**EXERCISE OBJECTIVE**
The answer should consist of each line below that contains the word "icon".

Bounding box prediction data
++++++++

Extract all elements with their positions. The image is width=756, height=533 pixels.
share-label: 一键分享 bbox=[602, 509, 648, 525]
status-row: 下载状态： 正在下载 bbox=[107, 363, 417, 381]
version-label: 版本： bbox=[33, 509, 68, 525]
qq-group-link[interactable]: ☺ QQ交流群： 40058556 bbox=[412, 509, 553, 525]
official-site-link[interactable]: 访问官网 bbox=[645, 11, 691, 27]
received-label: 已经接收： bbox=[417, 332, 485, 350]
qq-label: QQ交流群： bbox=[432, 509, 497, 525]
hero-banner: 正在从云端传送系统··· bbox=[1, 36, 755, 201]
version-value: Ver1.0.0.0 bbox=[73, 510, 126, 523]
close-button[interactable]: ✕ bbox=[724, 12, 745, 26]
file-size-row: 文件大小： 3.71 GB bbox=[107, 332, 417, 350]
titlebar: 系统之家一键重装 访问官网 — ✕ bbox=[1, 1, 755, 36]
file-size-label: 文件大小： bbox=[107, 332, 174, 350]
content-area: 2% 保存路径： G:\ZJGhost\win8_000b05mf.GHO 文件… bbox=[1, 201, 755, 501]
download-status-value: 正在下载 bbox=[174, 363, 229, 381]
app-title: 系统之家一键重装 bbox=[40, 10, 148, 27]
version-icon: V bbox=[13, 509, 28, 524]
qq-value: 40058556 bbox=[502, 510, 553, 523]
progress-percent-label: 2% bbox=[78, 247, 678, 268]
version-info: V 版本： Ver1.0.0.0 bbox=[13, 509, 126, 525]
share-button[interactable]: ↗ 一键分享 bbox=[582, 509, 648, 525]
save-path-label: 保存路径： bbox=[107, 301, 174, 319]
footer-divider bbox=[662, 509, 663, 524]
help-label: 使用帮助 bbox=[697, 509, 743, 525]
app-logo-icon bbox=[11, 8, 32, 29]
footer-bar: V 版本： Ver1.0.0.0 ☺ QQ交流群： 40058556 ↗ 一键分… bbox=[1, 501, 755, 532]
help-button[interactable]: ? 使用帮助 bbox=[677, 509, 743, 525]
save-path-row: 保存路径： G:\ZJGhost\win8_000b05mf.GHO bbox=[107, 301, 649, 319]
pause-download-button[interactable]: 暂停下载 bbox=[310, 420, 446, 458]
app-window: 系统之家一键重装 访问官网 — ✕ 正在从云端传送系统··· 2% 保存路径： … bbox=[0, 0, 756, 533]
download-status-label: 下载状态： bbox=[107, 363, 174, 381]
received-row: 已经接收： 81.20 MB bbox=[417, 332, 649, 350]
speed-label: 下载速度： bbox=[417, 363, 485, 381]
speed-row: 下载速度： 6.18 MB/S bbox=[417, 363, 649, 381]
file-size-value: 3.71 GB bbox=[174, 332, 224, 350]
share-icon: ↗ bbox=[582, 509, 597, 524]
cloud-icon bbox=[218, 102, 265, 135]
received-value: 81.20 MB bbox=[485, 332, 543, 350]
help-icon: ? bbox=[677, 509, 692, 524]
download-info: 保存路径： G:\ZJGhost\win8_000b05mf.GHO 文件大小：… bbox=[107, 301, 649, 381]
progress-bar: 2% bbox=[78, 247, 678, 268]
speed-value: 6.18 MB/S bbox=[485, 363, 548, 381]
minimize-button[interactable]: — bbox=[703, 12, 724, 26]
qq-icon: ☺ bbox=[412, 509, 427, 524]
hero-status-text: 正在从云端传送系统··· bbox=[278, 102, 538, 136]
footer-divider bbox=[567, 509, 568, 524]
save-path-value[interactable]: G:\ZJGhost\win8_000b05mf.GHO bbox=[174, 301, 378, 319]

++++++++

**OUTPUT BELOW**
version-icon: V bbox=[13, 509, 28, 524]
app-logo-icon bbox=[11, 8, 32, 29]
share-icon: ↗ bbox=[582, 509, 597, 524]
cloud-icon bbox=[218, 102, 265, 135]
help-icon: ? bbox=[677, 509, 692, 524]
qq-icon: ☺ bbox=[412, 509, 427, 524]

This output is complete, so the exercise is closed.